-- Given entries follows --

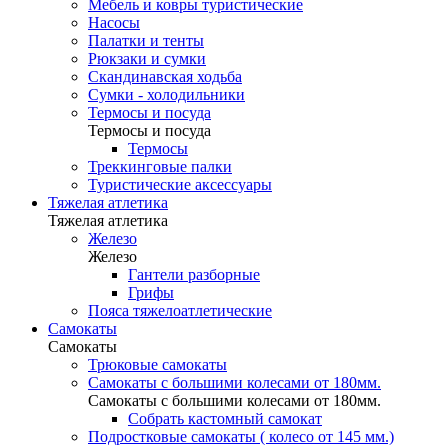
Мебель и ковры туристические
Насосы
Палатки и тенты
Рюкзаки и сумки
Скандинавская ходьба
Сумки - холодильники
Термосы и посуда
Термосы и посуда
Термосы
Треккинговые палки
Туристические аксессуары
Тяжелая атлетика
Тяжелая атлетика
Железо
Железо
Гантели разборные
Грифы
Пояса тяжелоатлетические
Самокаты
Самокаты
Трюковые самокаты
Самокаты с большими колесами от 180мм.
Самокаты с большими колесами от 180мм.
Собрать кастомный самокат
Подростковые самокаты ( колесо от 145 мм.)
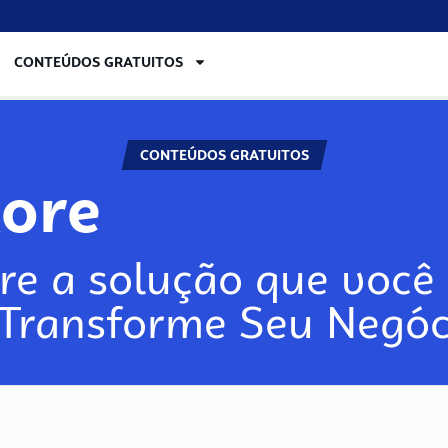
CONTEÚDOS GRATUITOS
CONTEÚDOS GRATUITOS
lore
re a solução que você 
 Transforme Seu Negóc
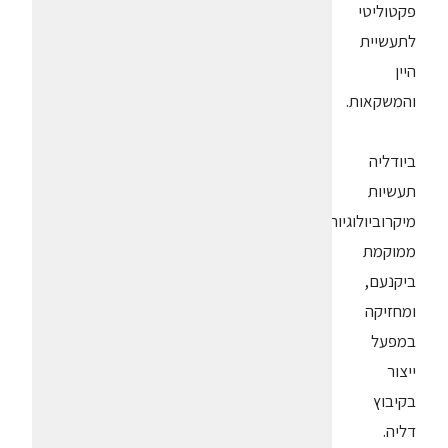
פקטוליטי
לתעשיית
היין
והמשקאות.
ביודליה
תעשיות
מיקרוביולוגיות
ממוקמת
ביקנעם,
ומחזיקה
במפעל
ייצור
בקיבוץ
דליה.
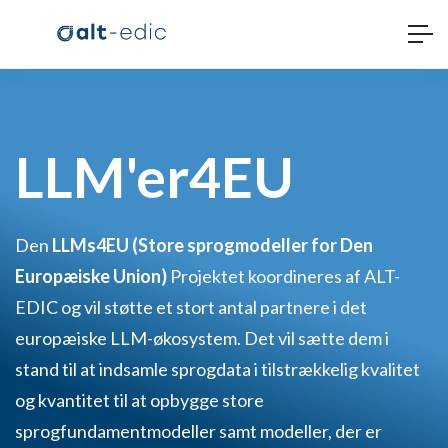
LLM'er4EU
Den
LLMs4EU (Store sprogmodeller for Den
Europæiske Union)
Projektet koordineres af ALT-
EDIC og vil støtte et stort antal partnere i det
europæiske LLM-økosystem. Det vil sætte dem i
stand til at indsamle sprogdata i tilstrækkelig kvalitet
og kvantitet til at opbygge store
sprogfundamentmodeller samt modeller, der er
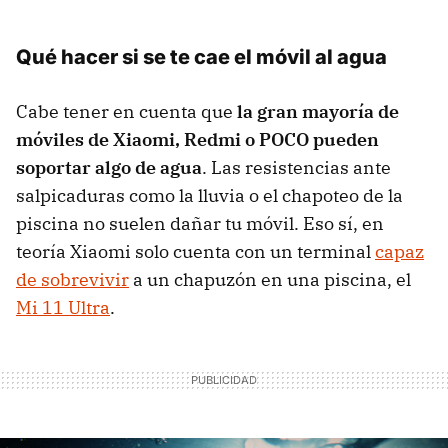
Qué hacer si se te cae el móvil al agua
Cabe tener en cuenta que
la gran mayoría de
móviles de Xiaomi, Redmi o POCO pueden
soportar algo de agua
. Las resistencias ante
salpicaduras como la lluvia o el chapoteo de la
piscina no suelen dañar tu móvil. Eso sí, en
teoría Xiaomi solo cuenta con un terminal
capaz
de sobrevivir
a un chapuzón en una piscina, el
Mi 11 Ultra
.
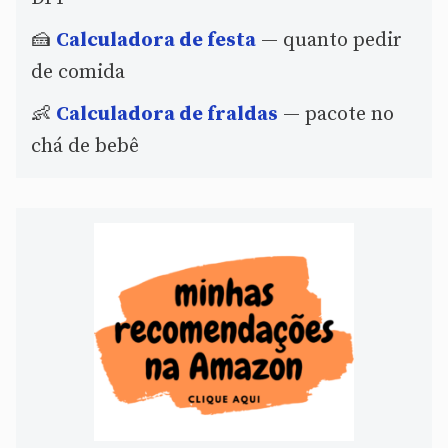
🍰
Calculadora de festa
— quanto pedir
de comida
👶
Calculadora de fraldas
— pacote no
chá de bebê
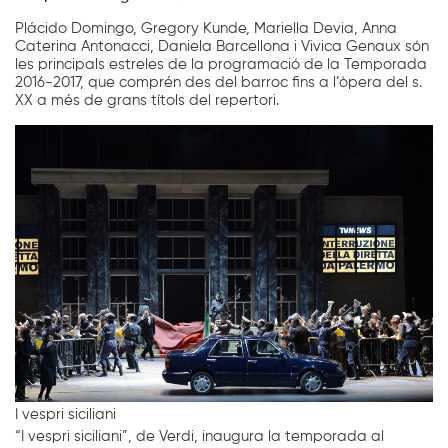
Plácido Domingo, Gregory Kunde, Mariella Devia, Anna
Caterina Antonacci, Daniela Barcellona i Vivica Genaux són
les principals estreles de la programació de la Temporada
2016-2017, que comprén des del barroc fins a l’òpera del s.
XX a més de grans títols del repertori.
I vespri siciliani
“I vespri siciliani”, de Verdi, inaugura la temporada al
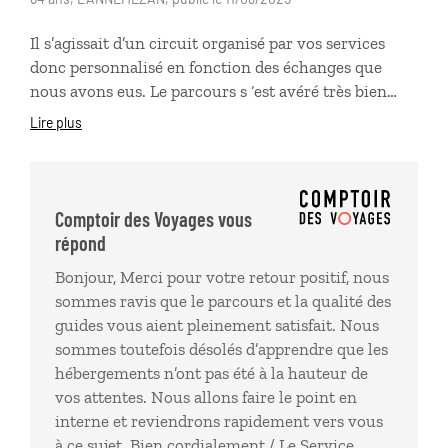
Il s’agissait d’un circuit organisé par vos services
donc personnalisé en fonction des échanges que
nous avons eus. Le parcours s ‘est avéré très bien
avec des étapes interessantes. Les guides
Lire plus
francophones à chaque fois étaient excellents et cela
nous a permis de visiter les sites bien plus vite et de
voir et entendre l’essentiel. Le seul bémol de ce
voyage a été les hôtels qui étaient bien placès près
Comptoir des Voyages vous
des centres villes comme demandé, mais de qualité
répond
médiocre. Les 4 étoiles correspondent plutôt à des 3
Bonjour, Merci pour votre retour positif, nous
voire des 2 parfois.De plus les parkings n’étaient pas
sommes ravis que le parcours et la qualité des
prévus ce qui a fait monter le prix au final car obligé
guides vous aient pleinement satisfait. Nous
d’aller dans les parkings publics. Pour finir ce fut un
sommes toutefois désolés d’apprendre que les
beau voyage.
hébergements n’ont pas été à la hauteur de
vos attentes. Nous allons faire le point en
interne et reviendrons rapidement vers vous
à ce sujet. Bien cordialement / Le Service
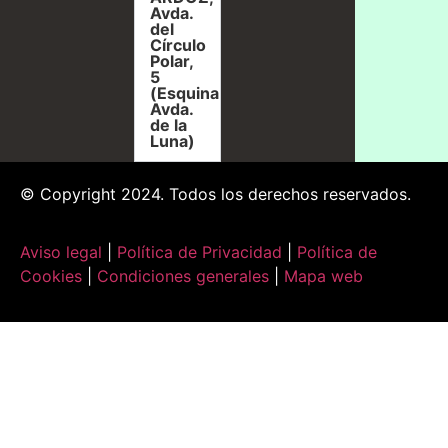
Avda.
del
Círculo
Polar,
5
(Esquina
Avda.
de la
Luna)
© Copyright 2024. Todos los derechos reservados.
Aviso legal
|
Política de Privacidad
|
Política de
Cookies
|
Condiciones generales
|
Mapa web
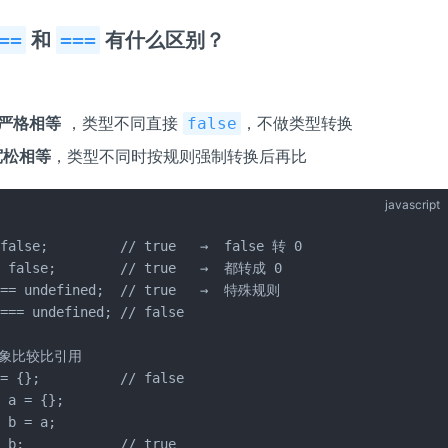
==
和
===
有什么区别？
严格相等
，类型不同直接
，不做类型转换
false
宽松相等
，类型不同时按规则强制转换后再比
javascript
 false;         // true   →  false 转 0

= false;        // true   →  都转成 0

 == undefined;  // true   →  特殊规则

=== undefined; // false

对象比较比引用

= {};          // false

 a = {};

 b = a;

= b;            // true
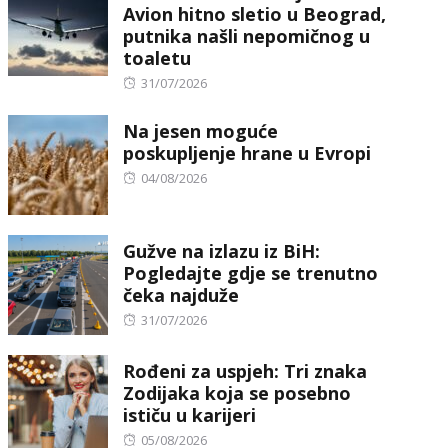
Avion hitno sletio u Beograd,
putnika našli nepomičnog u
toaletu
Posted
31/07/2026
on
Na jesen moguće
poskupljenje hrane u Evropi
Posted
04/08/2026
on
Gužve na izlazu iz BiH:
Pogledajte gdje se trenutno
čeka najduže
Posted
31/07/2026
on
Rođeni za uspjeh: Tri znaka
Zodijaka koja se posebno
ističu u karijeri
Posted
05/08/2026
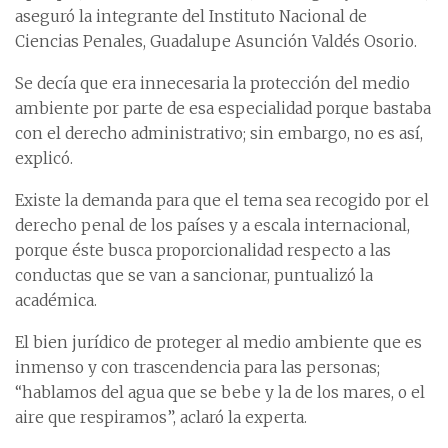
aseguró la integrante del Instituto Nacional de
Ciencias Penales, Guadalupe Asunción Valdés Osorio.
Se decía que era innecesaria la protección del medio
ambiente por parte de esa especialidad porque bastaba
con el derecho administrativo; sin embargo, no es así,
explicó.
Existe la demanda para que el tema sea recogido por el
derecho penal de los países y a escala internacional,
porque éste busca proporcionalidad respecto a las
conductas que se van a sancionar, puntualizó la
académica.
El bien jurídico de proteger al medio ambiente que es
inmenso y con trascendencia para las personas;
“hablamos del agua que se bebe y la de los mares, o el
aire que respiramos”, aclaró la experta.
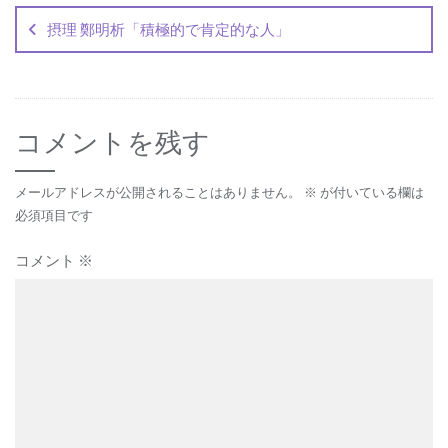
稿
摂理 鄭明析「積極的で肯定的な人」
ナ
ビ
ゲ
コメントを残す
ー
シ
メールアドレスが公開されることはありません。
※
が付いている欄は
ョ
必須項目です
ン
コメント
※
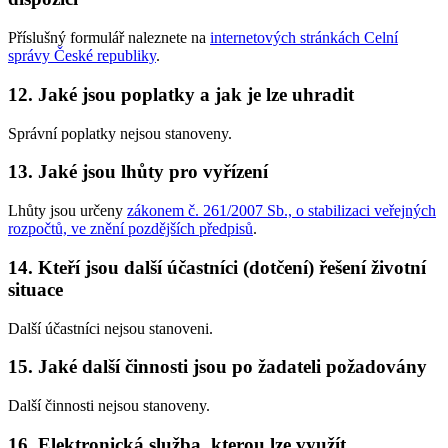
Příslušný formulář naleznete na
internetových stránkách Celní
správy České republiky
.
12. Jaké jsou poplatky a jak je lze uhradit
Správní poplatky nejsou stanoveny.
13. Jaké jsou lhůty pro vyřízení
Lhůty jsou určeny
zákonem č. 261/2007 Sb., o stabilizaci veřejných
rozpočtů, ve znění pozdějších předpisů
.
14. Kteří jsou další účastníci (dotčení) řešení životní
situace
Další účastníci nejsou stanoveni.
15. Jaké další činnosti jsou po žadateli požadovány
Další činnosti nejsou stanoveny.
16. Elektronická služba, kterou lze využít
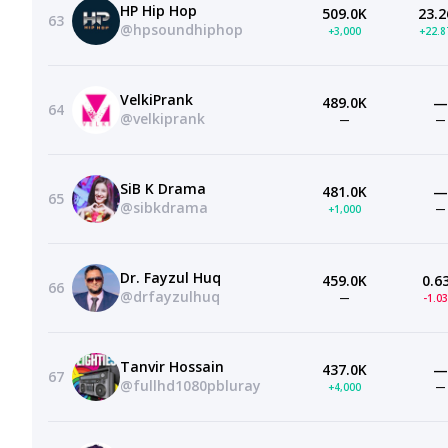
HP Hip Hop
509.0K
23.2
63
@hpsoundhiphop
+3,000
+22.
VelkiPrank
489.0K
—
64
@velkiprank
—
—
SiB K Drama
481.0K
—
65
@sibkdrama
+1,000
—
Dr. Fayzul Huq
459.0K
0.6
66
@drfayzulhuq
—
-1.0
Tanvir Hossain
437.0K
—
67
@fullhd1080pbluray
+4,000
—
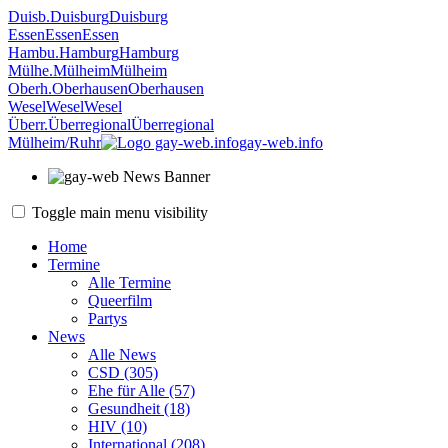
Duisb.
Duisburg
Duisburg
Essen
Essen
Essen
Hambu.
Hamburg
Hamburg
Mülhe.
Mülheim
Mülheim
Oberh.
Oberhausen
Oberhausen
Wesel
Wesel
Wesel
Überr.
Überregional
Überregional
Mülheim/Ruhr
gay-web.info
Toggle main menu visibility
Home
Termine
Alle Termine
Queerfilm
Partys
News
Alle News
CSD (305)
Ehe für Alle (57)
Gesundheit (18)
HIV (10)
International (208)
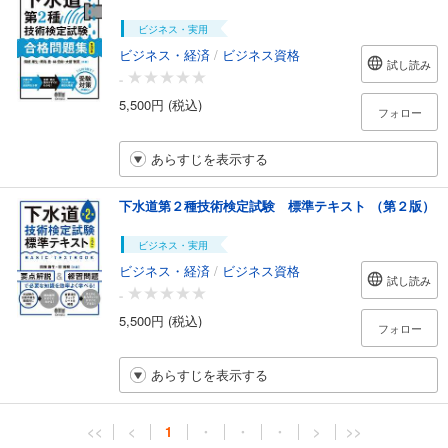
ビジネス・実用
ビジネス・経済
/
ビジネス資格
試し読み
-
5,500円 (税込)
フォロー
あらすじを表示する
下水道第２種技術検定試験 標準テキスト （第２版）
ビジネス・実用
ビジネス・経済
/
ビジネス資格
試し読み
-
5,500円 (税込)
フォロー
あらすじを表示する
<<
<
1
・
・
・
>
>>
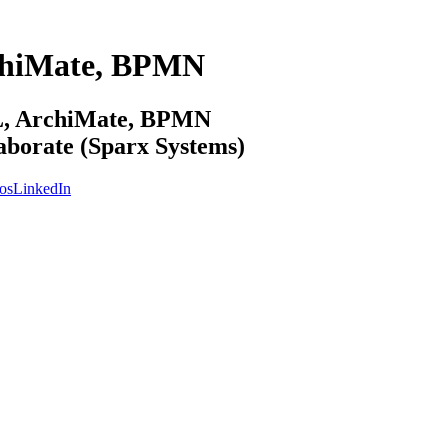
chiMate, BPMN
ML, ArchiMate, BPMN
laborate (Sparx Systems)
os
LinkedIn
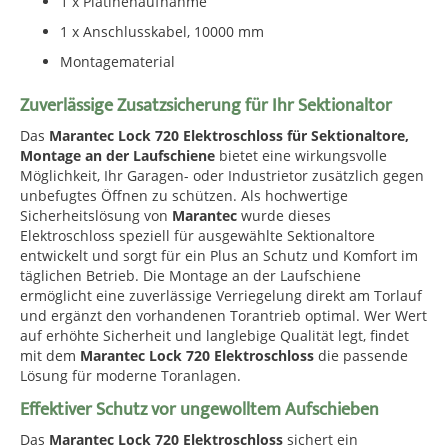
1 x Platinenaufnahme
1 x Anschlusskabel, 10000 mm
Montagematerial
Zuverlässige Zusatzsicherung für Ihr Sektionaltor
Das
Marantec Lock 720 Elektroschloss für Sektionaltore,
Montage an der Laufschiene
bietet eine wirkungsvolle
Möglichkeit, Ihr Garagen- oder Industrietor zusätzlich gegen
unbefugtes Öffnen zu schützen. Als hochwertige
Sicherheitslösung von
Marantec
wurde dieses
Elektroschloss speziell für ausgewählte Sektionaltore
entwickelt und sorgt für ein Plus an Schutz und Komfort im
täglichen Betrieb. Die Montage an der Laufschiene
ermöglicht eine zuverlässige Verriegelung direkt am Torlauf
und ergänzt den vorhandenen Torantrieb optimal. Wer Wert
auf erhöhte Sicherheit und langlebige Qualität legt, findet
mit dem
Marantec Lock 720 Elektroschloss
die passende
Lösung für moderne Toranlagen.
Effektiver Schutz vor ungewolltem Aufschieben
Das
Marantec Lock 720 Elektroschloss
sichert ein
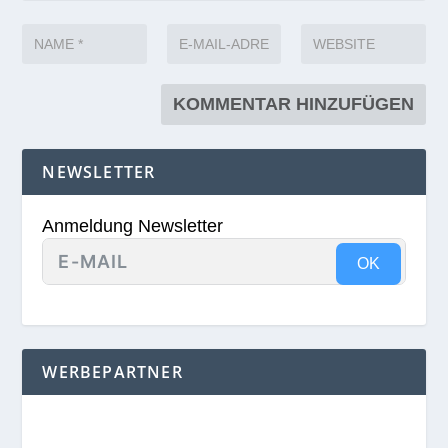
NEWSLETTER
Anmeldung Newsletter
OK
WERBEPARTNER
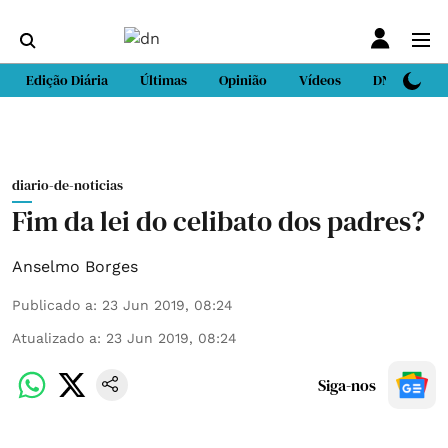
Edição Diária
Últimas
Opinião
Vídeos
DN Sport
diario-de-noticias
Fim da lei do celibato dos padres?
Anselmo Borges
Publicado a
:
23 Jun 2019, 08:24
Atualizado a
:
23 Jun 2019, 08:24
Siga-nos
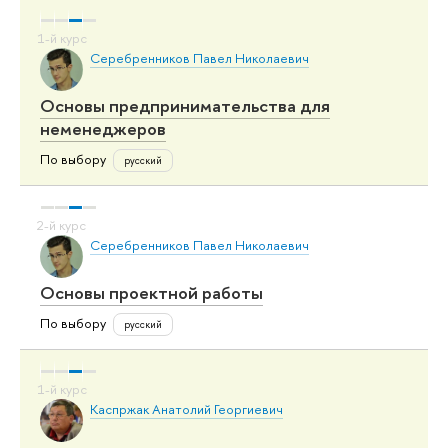
Серебренников Павел Николаевич
Основы предпринимательства для
неменеджеров
По выбору
русский
Серебренников Павел Николаевич
Основы проектной работы
По выбору
русский
Каспржак Анатолий Георгиевич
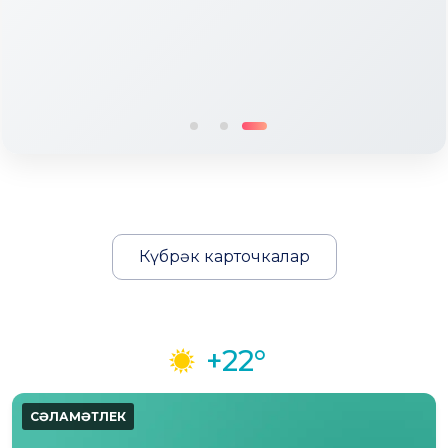
Күбрәк карточкалар
+22°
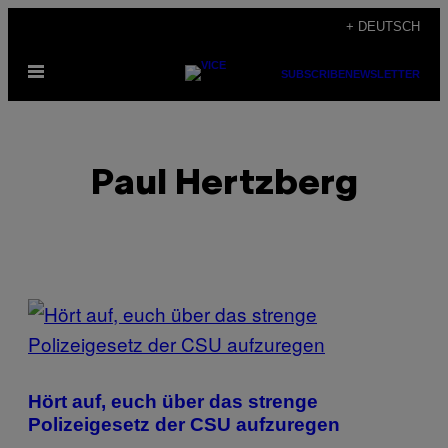
Skip
+ DEUTSCH
to
Open
content
SUBSCRIBE
NEWSLETTER
Menu
Paul Hertzberg
POSTS
BY
THIS
Hört auf, euch über das strenge
AUTHOR
Polizeigesetz der CSU aufzuregen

-- Given entries concluded --

> What to do:
Your response should contain each line of the listing in which the word "guides" occurs.

> Output of the exercise:
avec des étapes interessantes. Les guides
guides vous aient pleinement satisfait. Nous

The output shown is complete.